Reprint each record exactly. Pictures are not reprinted.
○ ○ ○ ○
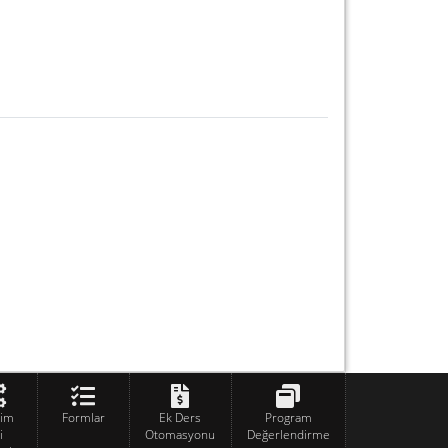
tim
Formlar
Ek Ders
Program
i
Otomasyonu
Değerlendirme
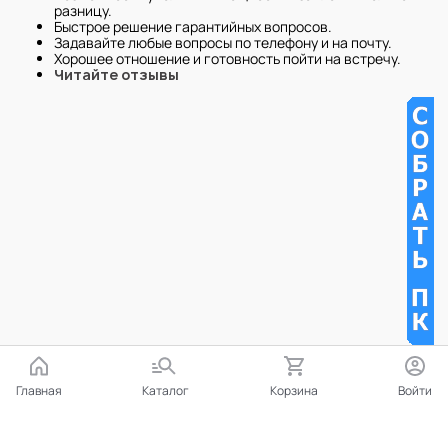
разницу.
Быстрое решение гарантийных вопросов.
Задавайте любые вопросы по телефону и на почту.
Хорошее отношение и готовность пойти на встречу.
Читайте отзывы
Главная
Каталог
Корзина
Войти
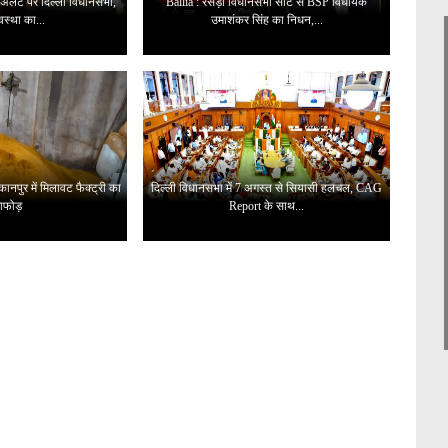
 अलर्ट पर दिल्ली विधानसभा,
Ballia : रसड़ा विधानसभा सीट से BSP विधायक
यवस्था का...
उमाशंकर सिंह का निधन,...
ानपुर में मिलावट फैक्ट्री का
दिल्ली विधानसभा में 7 अगस्त से सियासी हलचल, CAG
ाफोड़
Report के साथ...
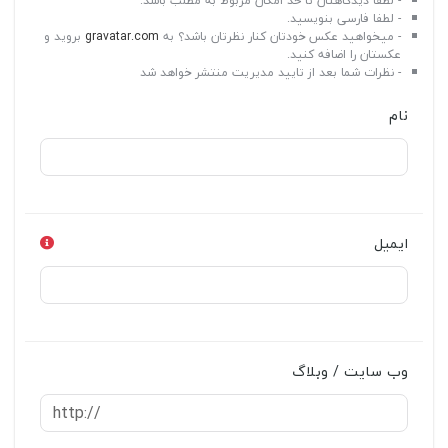
- لطفا دیدگاهتان تا حد امکان مربوط به مطلب باشد.
- لطفا فارسی بنویسید.
- میخواهید عکس خودتان کنار نظرتان باشد؟ به
gravatar.com
بروید و
عکستان را اضافه کنید.
- نظرات شما بعد از تایید مدیریت منتشر خواهد شد
نام
ایمیل
وب سایت / وبلاگ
○ ○ ○ ○
Problem solution:
tim
Formlar
Ek Ders
Program
i
Otomasyonu
Değerlendirme
разницу.
Быстрое решение гарантийных вопросов.
Задавайте любые вопросы по телефону и на почту.
Хорошее отношение и готовность пойти на встречу.
Читайте отзывы
Главная
Каталог
Корзина
Войти
 अलर्ट पर दिल्ली विधानसभा,
Ballia : रसड़ा विधानसभा सीट से BSP विधायक
यवस्था का...
उमाशंकर सिंह का निधन,...
ानपुर में मिलावट फैक्ट्री का
दिल्ली विधानसभा में 7 अगस्त से सियासी हलचल, CAG
ाफोड़
Report के साथ...
- لطفا دیدگاهتان تا حد امکان مربوط به مطلب باشد.
- لطفا فارسی بنویسید.
- میخواهید عکس خودتان کنار نظرتان باشد؟ به
gravatar.com
بروید و
عکستان را اضافه کنید.
- نظرات شما بعد از تایید مدیریت منتشر خواهد شد
نام
ایمیل
وب سایت / وبلاگ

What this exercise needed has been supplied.